By Norman Smee
The voters of Hartlepool have decided that all the recent Conservative party sleaze and snobbery, contracts-for-mates scandals, litany of lies, double-standards and outright law-breaking, is absolutely brilliant and if anything, they want more of it.
Hartlepool, the town famous for once hanging a shipwrecked monkey during the Napoleonic wars that they concluded must be a French spy, has decided that it’s about time to make amends for murdering that traitorous, knuckle-dragging, self-serving primate by voting for a party led by one.
Polls show that the long-held Labour seat of Hartlepool is about to switch to the Conservatives in tomorrow’s by-election for the first time in over a zillion years.

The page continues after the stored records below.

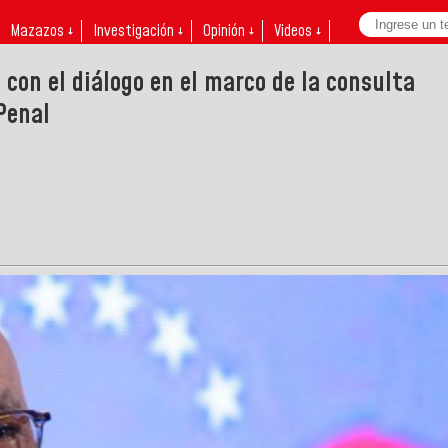
Mazazos ↓
Investigación ↓
Opinión ↓
Videos ↓
con el diálogo en el marco de la consulta
Penal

One former Labour voter, John J. Simpleton, explained: “People think we’re idiots in Hartlepool, but we’re not. We know the Conservative party is currently led by a blatantly corrupt, two-timing, scruffy-haired, promiscuous and untrustworthy simian born of the landed gentry who represents everything we used to hate, but in our defence – his opposite number Keir Starmer is a bit boring.
“Sure, he’s straight laced and doesn’t go around breaking the law – but where are the xenophobic jokes? The shockingly insensitive remarks about bodies piling up in the streets? The jibes at letterbox faces, bum boys, and the watermelon-smiles of Johnny Foreigner?
“It’s for this reason we are finally switching party allegiances. We can handle all the bribes, scandal, deaths, corruptions, broken promises, homophobia and betrayals - so long as Boris says something funny every now and then. I mean, we are after all, clearly a town with a sick sense of humour.
“Now if you’ll excuse me I have to go attend the waterboarding of a Mallard we captured this morning.”